> Dataset entries:
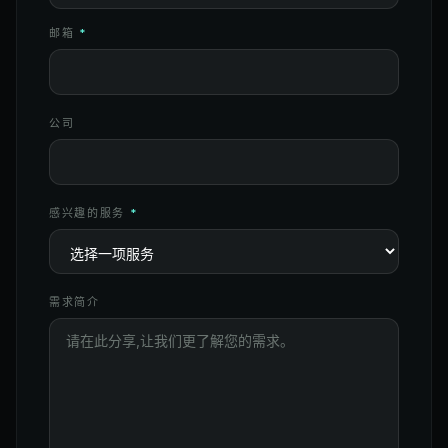
邮箱
*
公司
感兴趣的服务
*
需求简介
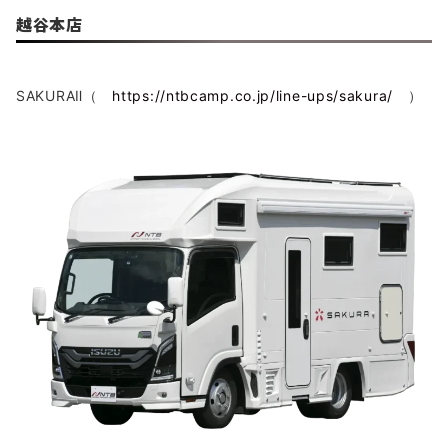
越谷本店
SAKURAⅡ（
https://ntbcamp.co.jp/line-ups/sakura/
）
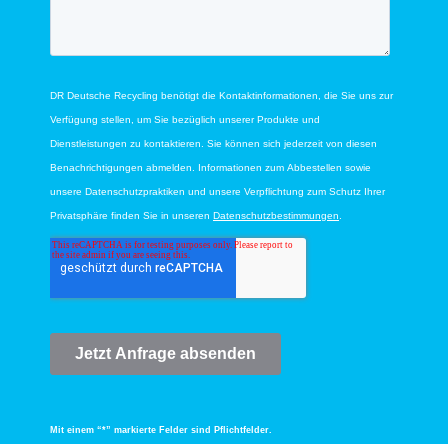
Mit einem “*” markierte Felder sind Pflichtfelder.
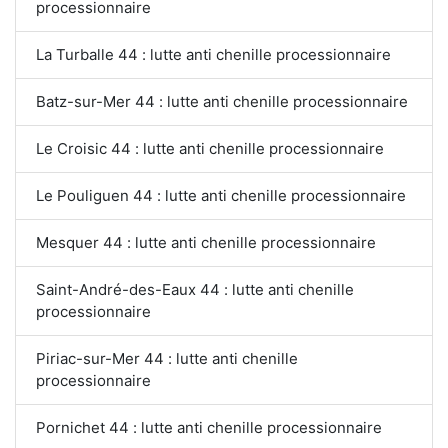
processionnaire
La Turballe 44 : lutte anti chenille processionnaire
Batz-sur-Mer 44 : lutte anti chenille processionnaire
Le Croisic 44 : lutte anti chenille processionnaire
Le Pouliguen 44 : lutte anti chenille processionnaire
Mesquer 44 : lutte anti chenille processionnaire
Saint-André-des-Eaux 44 : lutte anti chenille
processionnaire
Piriac-sur-Mer 44 : lutte anti chenille
processionnaire
Pornichet 44 : lutte anti chenille processionnaire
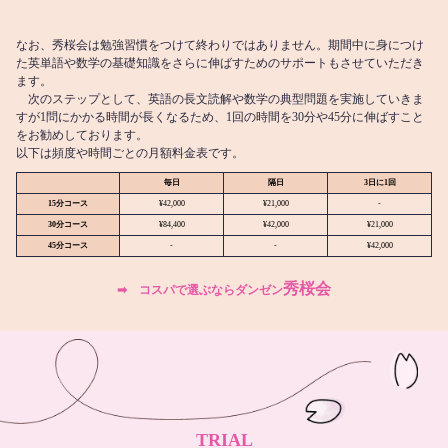
なお、秀桜会は勉強習慣をつけて終わりではありません。期間中に身につけ
た英単語や数学の基礎知識をさらに伸ばすためのサポートもさせていただき
ます。
次のステップとして、英語の長文読解や数学の典型問題を実施していきま
すが1問にかかる時間が長くなるため、1回の時間を30分や45分に伸ばすこと
をお勧めしております。
以下は頻度や時間ごとの月額料金表です。
毎日
隔日
3日に1回
15分コース
¥42,000
¥21,000
-
30分コース
¥84,400
¥42,000
¥21,000
45分コース
-
-
¥42,000
秀桜会
➡︎ コスパで選ぶならダンゼン
TRIAL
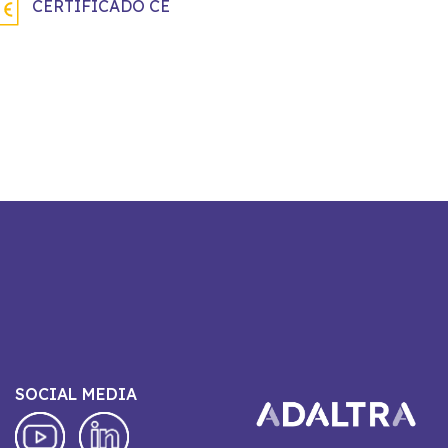
CERTIFICADO CE
SOCIAL MEDIA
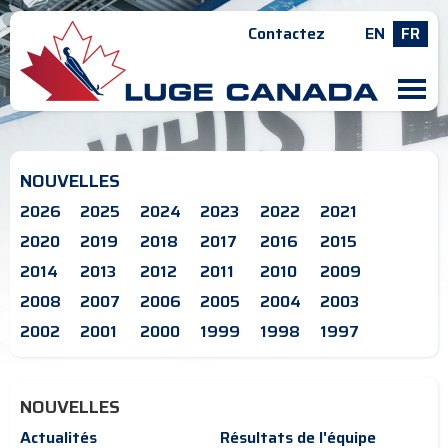
Contactez
EN
FR
M
NOUVELLES
2026
2025
2024
2023
2022
2021
2020
2019
2018
2017
2016
2015
2014
2013
2012
2011
2010
2009
2008
2007
2006
2005
2004
2003
2002
2001
2000
1999
1998
1997
NOUVELLES
Actualités
Résultats de l'équipe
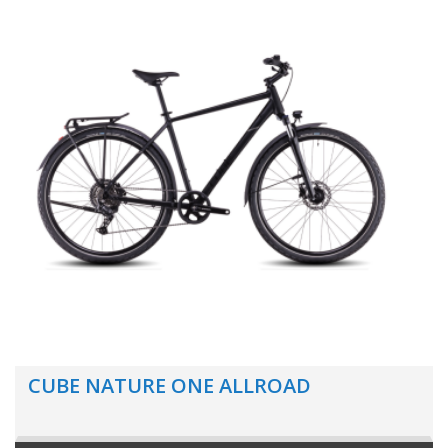
CUBE NATURE ONE ALLROAD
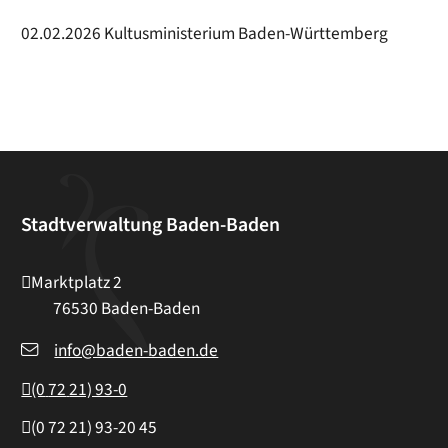
02.02.2026 Kultusministerium Baden-Württemberg
Stadtverwaltung Baden-Baden
Marktplatz 2
76530
Baden-Baden
info@baden-baden.de
(0
72
21) 93-0
(0
72
21) 93-20
45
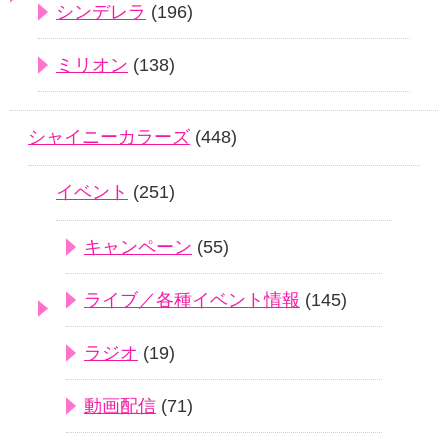
シンデレラ
(196)
ミリオン
(138)
シャイニーカラーズ
(448)
イベント
(251)
キャンペーン
(55)
ライブ／各種イベント情報
(145)
ラジオ
(19)
動画配信
(71)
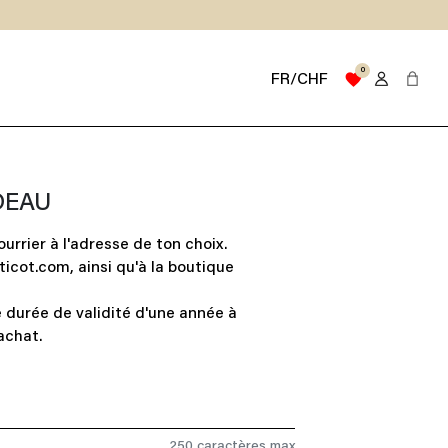
0
favorite
FR/CHF
DEAU
ourrier à l'adresse de ton choix.
sticot.com, ainsi qu'à la boutique
 durée de validité d'une année à
achat.
250 caractères max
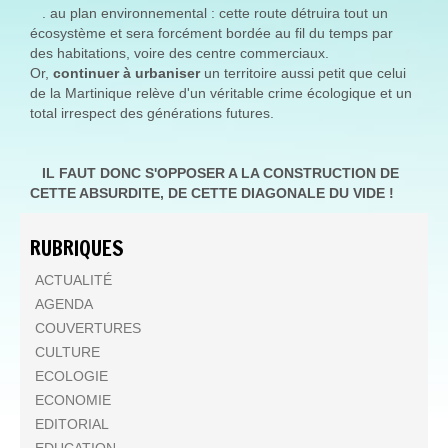
. au plan environnemental : cette route détruira tout un
écosystème et sera forcément bordée au fil du temps par
des habitations, voire des centre commerciaux.
Or,
continuer à urbaniser
un territoire aussi petit que celui
de la Martinique relève d'un véritable crime écologique et un
total irrespect des générations futures.
IL FAUT DONC S'OPPOSER A LA CONSTRUCTION DE
CETTE ABSURDITE, DE CETTE DIAGONALE DU VIDE !
RUBRIQUES
ACTUALITÉ
AGENDA
COUVERTURES
CULTURE
ECOLOGIE
ECONOMIE
EDITORIAL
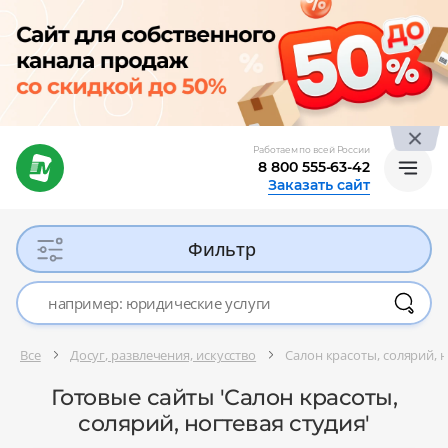
Работаем по всей России
8 800 555-63-42
Заказать сайт
Фильтр
Все
Досуг, развлечения, искусство
Салон красоты, солярий, н
Готовые сайты 'Салон красоты,
солярий, ногтевая студия'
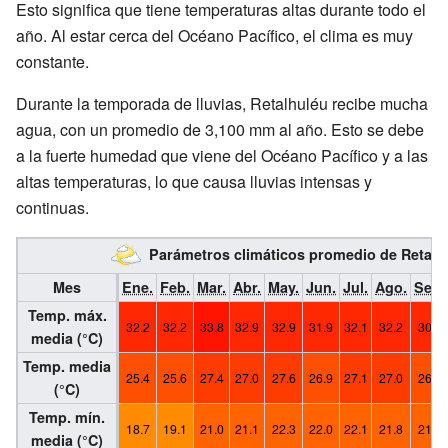
Esto significa que tiene temperaturas altas durante todo el
año. Al estar cerca del Océano Pacífico, el clima es muy
constante.
Durante la temporada de lluvias, Retalhuléu recibe mucha
agua, con un promedio de 3,100 mm al año. Esto se debe
a la fuerte humedad que viene del Océano Pacífico y a las
altas temperaturas, lo que causa lluvias intensas y
continuas.
Parámetros climáticos promedio de Retal
Mes
Ene.
Feb.
Mar.
Abr.
May.
Jun.
Jul.
Ago.
Sep.
Temp. máx.
32.2
32.2
33.8
32.9
32.9
31.9
32.1
32.2
30.7
media (°C)
Temp. media
25.4
25.6
27.4
27.0
27.6
26.9
27.1
27.0
26.0
(°C)
Temp. mín.
18.7
19.1
21.0
21.1
22.3
22.0
22.1
21.8
21.3
media (°C)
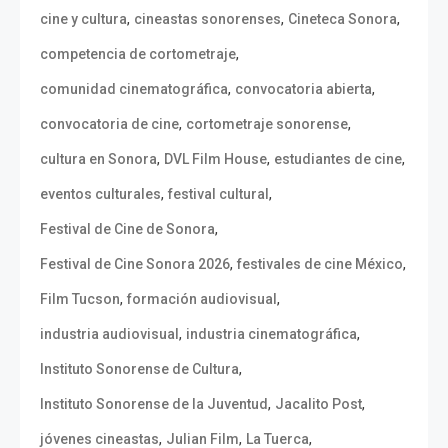
,
,
,
cine y cultura
cineastas sonorenses
Cineteca Sonora
,
competencia de cortometraje
,
,
comunidad cinematográfica
convocatoria abierta
,
,
convocatoria de cine
cortometraje sonorense
,
,
,
cultura en Sonora
DVL Film House
estudiantes de cine
,
,
eventos culturales
festival cultural
,
Festival de Cine de Sonora
,
,
Festival de Cine Sonora 2026
festivales de cine México
,
,
Film Tucson
formación audiovisual
,
,
industria audiovisual
industria cinematográfica
,
Instituto Sonorense de Cultura
,
,
Instituto Sonorense de la Juventud
Jacalito Post
,
,
,
jóvenes cineastas
Julian Film
La Tuerca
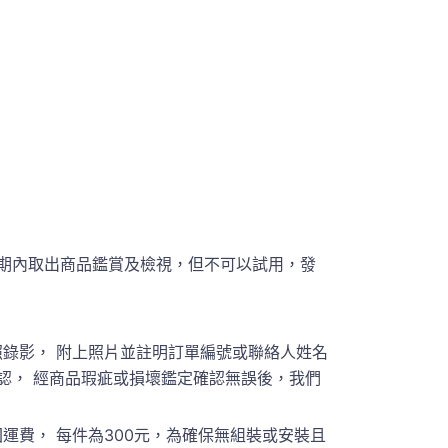
期內取出商品鑑賞及檢視，但不可以試用，發
錄影， 附上照片並註明訂單編號或聯絡人姓名
員聯繫確認， 經商品瑕疵或損壞鑑定確認無誤後，我們
費， 每件為300元，為確保無組裝或安裝且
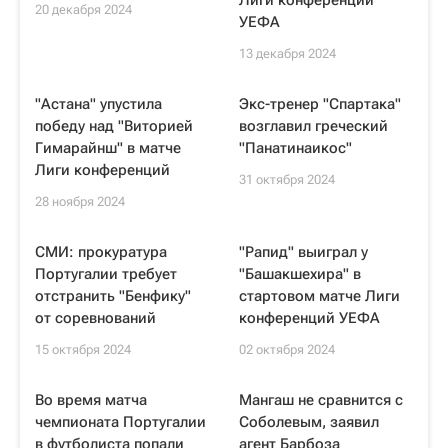
Лиги конференций
20 декабря 2024
УЕФА
13 декабря 2024
"Астана" упустила
Экс-тренер "Спартака"
победу над "Виторией
возглавил греческий
Гимарайнш" в матче
"Панатинаикос"
Лиги конференций
31 октября 2024
28 ноября 2024
СМИ: прокуратура
"Рапид" выиграл у
Португалии требует
"Башакшехира" в
отстранить "Бенфику"
стартовом матче Лиги
от соревнований
конференций УЕФА
15 октября 2024
02 октября 2024
Во время матча
Мангаш не сравнится с
чемпионата Португалии
Соболевым, заявил
в футболиста попали
агент Барбоза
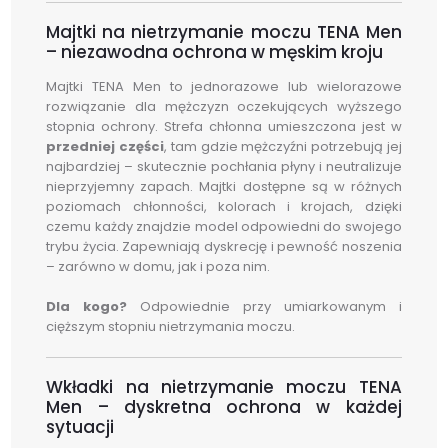
Majtki na nietrzymanie moczu TENA Men
– niezawodna ochrona w męskim kroju
Majtki TENA Men to jednorazowe lub wielorazowe
rozwiązanie dla mężczyzn oczekujących wyższego
stopnia ochrony. Strefa chłonna umieszczona jest w
przedniej części
, tam gdzie mężczyźni potrzebują jej
najbardziej – skutecznie pochłania płyny i neutralizuje
nieprzyjemny zapach. Majtki dostępne są w różnych
poziomach chłonności, kolorach i krojach, dzięki
czemu każdy znajdzie model odpowiedni do swojego
trybu życia. Zapewniają dyskrecję i pewność noszenia
– zarówno w domu, jak i poza nim.
Dla kogo?
Odpowiednie przy umiarkowanym i
cięższym stopniu nietrzymania moczu.
Wkładki na nietrzymanie moczu TENA
Men – dyskretna ochrona w każdej
sytuacji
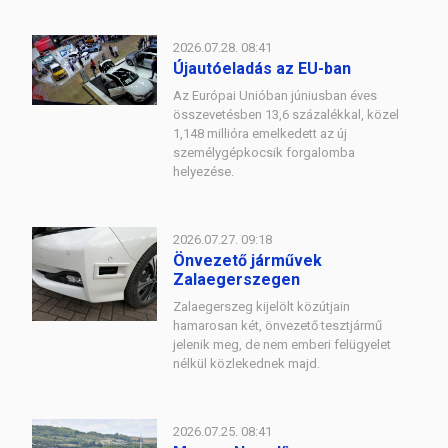
2026.07.28. 08:41
Újautóeladás az EU-ban
Az Európai Unióban júniusban éves
összevetésben 13,6 százalékkal, közel
1,148 millióra emelkedett az új
személygépkocsik forgalomba
helyezése.
2026.07.27. 09:18
Önvezető járművek
Zalaegerszegen
Zalaegerszeg kijelölt közútjain
hamarosan két, önvezető tesztjármű
jelenik meg, de nem emberi felügyelet
nélkül közlekednek majd.
2026.07.25. 08:41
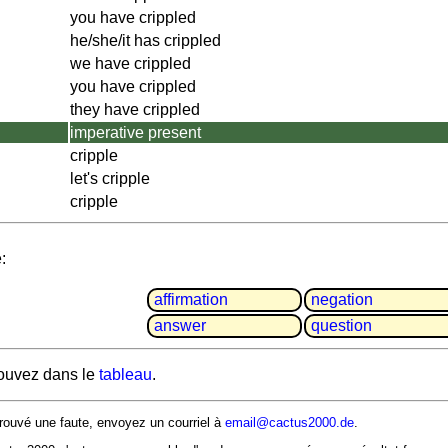
you have crippled
he/she/it has crippled
we have crippled
you have crippled
they have crippled
imperative present
cripple
let's cripple
cripple
:
affir­mation
negation
answer
question
rouvez dans le
tableau
.
rouvé une faute, envoyez un courriel à
email@cactus2000.de
.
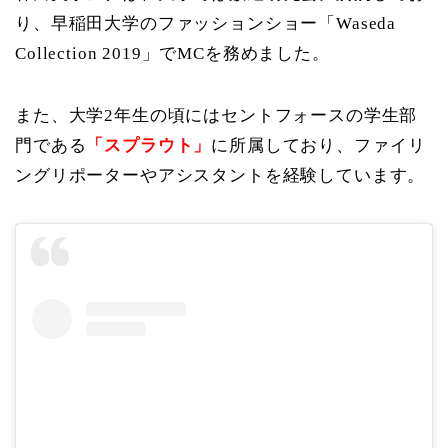
り、早稲田大学のファッションショー「Waseda
Collection 2019」でMCを務めました。
また、大学2年生の頃にはセントフォースの学生部
門である
「スプラウト」
に所属しており、ファイリ
ングリポーターやアシスタントを経験しています。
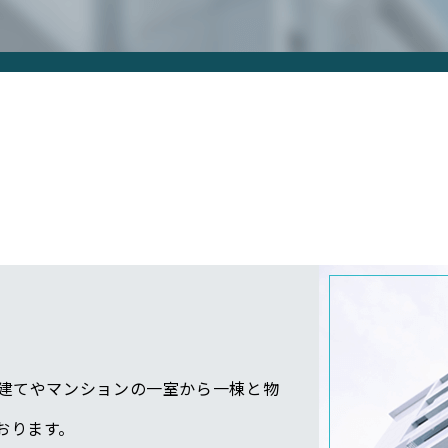
建てやマンションの一室から一棟と物
おります。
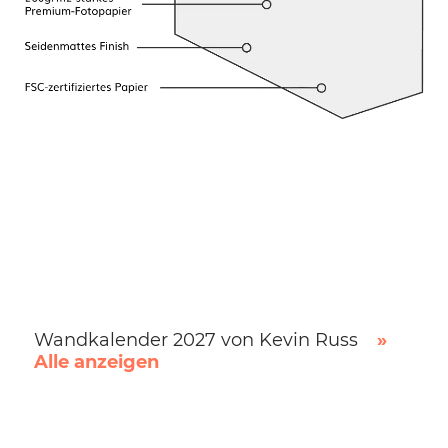
Wandkalender 2027 von Kevin Russ
»
Alle anzeigen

> Directions: Copy every line of the data that holds the string "октября".

> Expected answer:
31 октября 2024
15 октября 2024
02 октября 2024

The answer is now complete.